Archive for the ‘JOIN Performance’ Category

Joining on range? Wrong!

Май 18th, 2010

The problem I am going to describe is likely to be around since the very beginning of MySQL, however unless you carefully analyse and profile your queries, it might easily go unnoticed. I used it as one of the examples in our talk given at phpDay.it conference last week to demonstrate some pitfalls one may hit when designing schemas and queries, but then I thought it could be a good idea to publish this on the blog as well.

To demonstrate the issue let’s use a typical example – a sales query. Our data is a tiny store directory consisting of three very simple tables:

SQL:
  1. CREATE TABLE `products` (
  2.   `prd_id` int(10) UNSIGNED NOT NULL AUTO_INCREMENT,
  3.   `prd_name` varchar(32) NOT NULL,
  4.   PRIMARY KEY (`prd_id`),
  5.   KEY `name` (`prd_name`)
  6. )
  7.  
  8. CREATE TABLE `tags` (
  9.   `tag_prd_id` int(10) UNSIGNED NOT NULL,
  10.   `tag_name` varchar(32) NOT NULL,
  11.   PRIMARY KEY (`tag_name`, `tag_prd_id`)
  12. )
  13.  
  14. CREATE TABLE `items_ordered` (
  15.   `itm_id` int(10) UNSIGNED NOT NULL AUTO_INCREMENT,
  16.   `itm_prd_id` int(10) UNSIGNED NOT NULL,
  17.   `itm_order_timestamp` timestamp NOT NULL DEFAULT CURRENT_TIMESTAMP,
  18.   PRIMARY KEY (`itm_id`),
  19.   KEY `itm_prd_id__and__itm_order_timestamp` (`itm_prd_id`,`itm_order_timestamp`)
  20. )

"Please excuse the crudity of this model, I didn't have time to build it to scale or to paint it." -- Dr. Emmett Brown

I populated these tables with enough data to serve our purpose.

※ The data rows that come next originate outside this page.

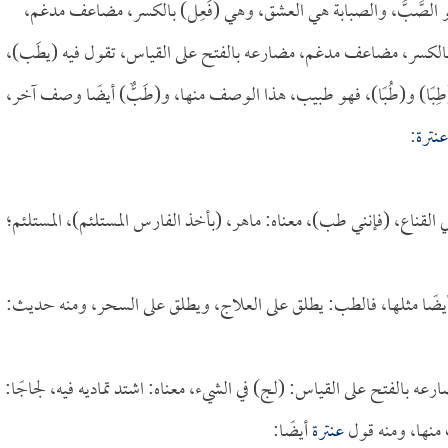
الصَّبُّ، والصبابة هي العشق، وهي (فَعِل) بالكسر، مضاعف مدغم،
 بالكسر، مضاعف مدغم، مضارعه بالفتح على القياس، تقول فيه (يطَب)،
و(طِبًا) و(طُبًا)، فهو طبيب، هذا الوصف منها، و(طَبٌّ) أيضًا وصف آخر،
عنترة
:
ني القناع، (فإنني طب)، معناه: ماهر، (بأخذ الفارس المستلئم)، المستلئم؛
أيضًا مثلها، فالطب: يطلق على العلاج، ويطلق على السحر، ومنه حديث:
 بالفتح على القياس: (لج) في الشيء، معناه: اشتد تماديه فيه، لجاجًا:
منها، ومنه قول
عنترة
أيضًا:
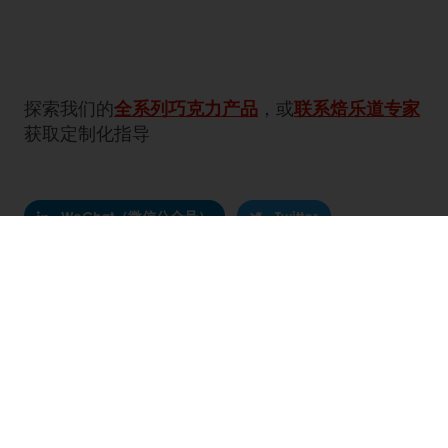
探索我们的
全系列巧克力产品
，或
联系焙乐道专家
获取定制化指导
WeChat（微信公众号）
Twitter
Facebook
Pinterest
WhatsApp
全天候在线 24/7
支持线上付款
独家促销
灵感配方
市场洞察
订单管理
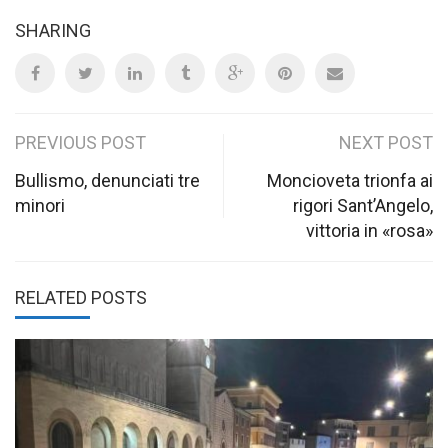
SHARING
Post
PREVIOUS POST
NEXT POST
navigation
Bullismo, denunciati tre
Moncioveta trionfa ai
minori
rigori Sant’Angelo,
vittoria in «rosa»
RELATED POSTS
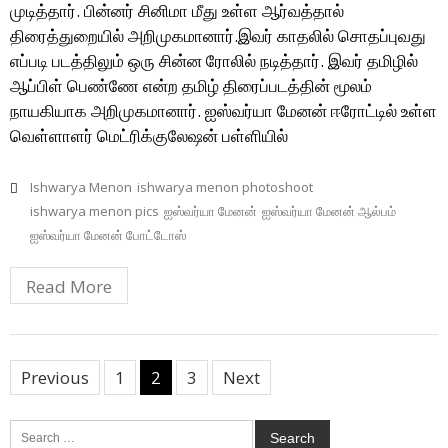
முடித்தார். பின்னர் சினிமா மீது உள்ள ஆர்வத்தால்
திரைத்துறையில் அறிமுகமானார்.இவர் காதலில் சொதப்புவது
எப்படி படத்திலும் ஒரு சின்ன ரோலில் நடித்தார். இவர் தமிழில்
ஆப்பிள் பெண்ணே என்ற தமிழ் திரைப்படத்தின் மூலம்
நாயகியாக அறிமுகமானார். ஐஸ்வர்யா மேனன் ஈரோட்டில் உள்ள
வெள்ளாளர் மெட்ரிக்குலேஷன் பள்ளியில்
Ishwarya Menon
ishwarya menon photoshoot
ishwarya menon pics
ஐஸ்வர்யா மேனன்
ஐஸ்வர்யா மேனன் ஆல்பம்
ஐஸ்வர்யா மேனன் போட்டோஸ்
Read More
Posts
Previous
1
2
3
Next
pagination
Search
for:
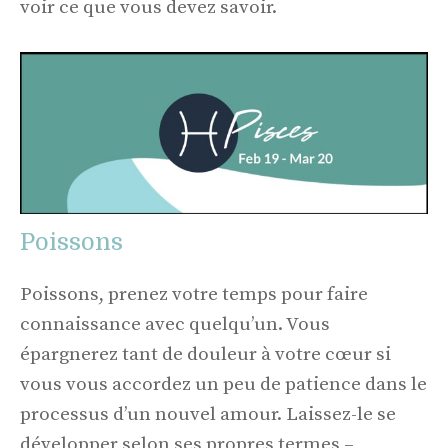
voir ce que vous devez savoir.
Poissons
Poissons, prenez votre temps pour faire
connaissance avec quelqu’un. Vous
épargnerez tant de douleur à votre cœur si
vous vous accordez un peu de patience dans le
processus d’un nouvel amour. Laissez-le se
développer selon ses propres termes –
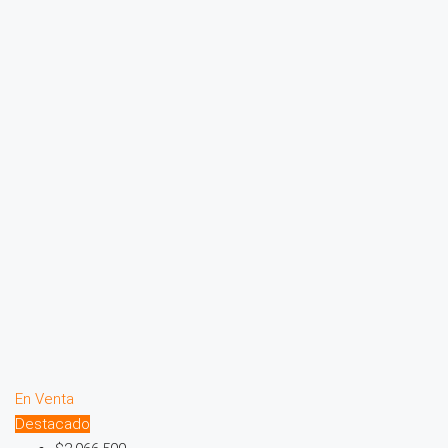
En Venta
Destacado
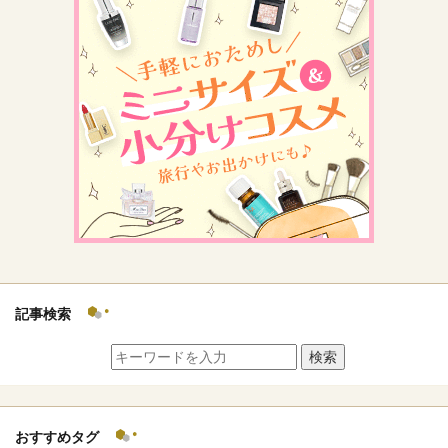
記事検索
検索
おすすめタグ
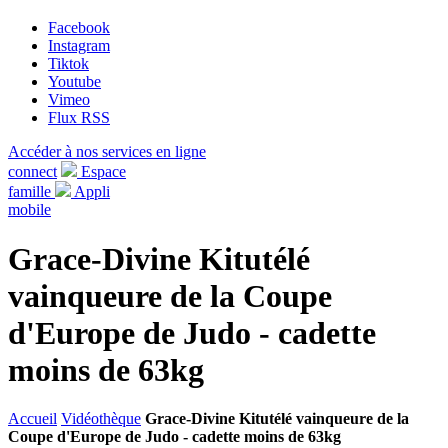
Facebook
Instagram
Tiktok
Youtube
Vimeo
Flux RSS
Accéder à nos services en ligne
connect
Espace
famille
Appli
mobile
Grace-Divine Kitutélé
vainqueure de la Coupe
d'Europe de Judo - cadette
moins de 63kg
Accueil
Vidéothèque
Grace-Divine Kitutélé vainqueure de la
Coupe d'Europe de Judo - cadette moins de 63kg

Our hypothetical sales query could be to figure out how many LCD TVs were sold yesterday.

SQL:
  1. SELECT        COUNT(1)
  2.        FROM   tags t
  3.               JOIN products p
  4.               ON     p.prd_id = t.tag_prd_id
  5.               JOIN items_ordered i
  6.               ON     i.itm_prd_id    = p.prd_id
  7.        WHERE  t.tag_name             = 'lcd'
  8.        AND    i.itm_order_timestamp>= '2010-05-16 00:00:00'
  9.        AND    i.itm_order_timestamp  <'2010-05-17 00:00:00'
  10. +----------+
  11. | COUNT(1) |
  12. +----------+
  13. |     4103 |
  14. +----------+

Seems like a very successful day! :)

When we look at the data structures it looks quite good – there is index on `tag_name` in `tags`, there is index on (`itm_prd_id`, `itm_order_timestamp`) in `items_ordered` and indexes on other columns used in joins. Let’s verify how the query performed in greater detail:

CODE:
  1. SHOW STATUS LIKE 'Handler_read%';                   
  2.  
  3. +-----------------------+--------+
  4. | Variable_name         | Value  |
  5. +-----------------------+--------+
  6. | Handler_read_first    | 0      |
  7. | Handler_read_key      | 3      |
  8. | Handler_read_next     | 118181 |
  9. | Handler_read_prev     | 0      |
  10. | Handler_read_rnd      | 0      |
  11. | Handler_read_rnd_next | 0      |
  12. +-----------------------+--------+

Somehow this does not look as good as the sales numbers. Query matched 4103 rows, but almost 120000 were scanned. And we have proper indexes on all necessary columns! What does EXPLAIN have to say about this?

CODE:
  1. *************************** 1. row ***************************
  2.            id: 1
  3.   select_type: SIMPLE
  4.         table: t
  5.          type: ref
  6. possible_keys: PRIMARY
  7.           key: PRIMARY
  8.       key_len: 98
  9.           ref: const
  10.          rows: 1
  11.         Extra: Using where; Using index
  12. *************************** 2. row ***************************
  13.            id: 1
  14.   select_type: SIMPLE
  15.         table: p
  16.          type: eq_ref
  17. possible_keys: PRIMARY
  18.           key: PRIMARY
  19.       key_len: 4
  20.           ref: example_db.t.tag_prd_id
  21.          rows: 1
  22.         Extra: Using index
  23. *************************** 3. row ***************************
  24.            id: 1
  25.   select_type: SIMPLE
  26.         table: i
  27.          type: ref
  28. possible_keys: itm_prd_id__and__itm_order_timestamp
  29.           key: itm_prd_id__and__itm_order_timestamp
  30.       key_len: 4
  31.           ref: example_db.p.prd_id
  32.          rows: 10325
  33.         Extra: Using where; Using index

To remind - our structure design is:

SQL:
  1. `itm_prd_id` int(10) UNSIGNED NOT NULL
  2.   `itm_order_timestamp` timestamp NOT NULL DEFAULT CURRENT_TIMESTAMP
  3.   KEY `itm_prd_id__and__itm_order_timestamp` (`itm_prd_id`,`itm_order_timestamp`)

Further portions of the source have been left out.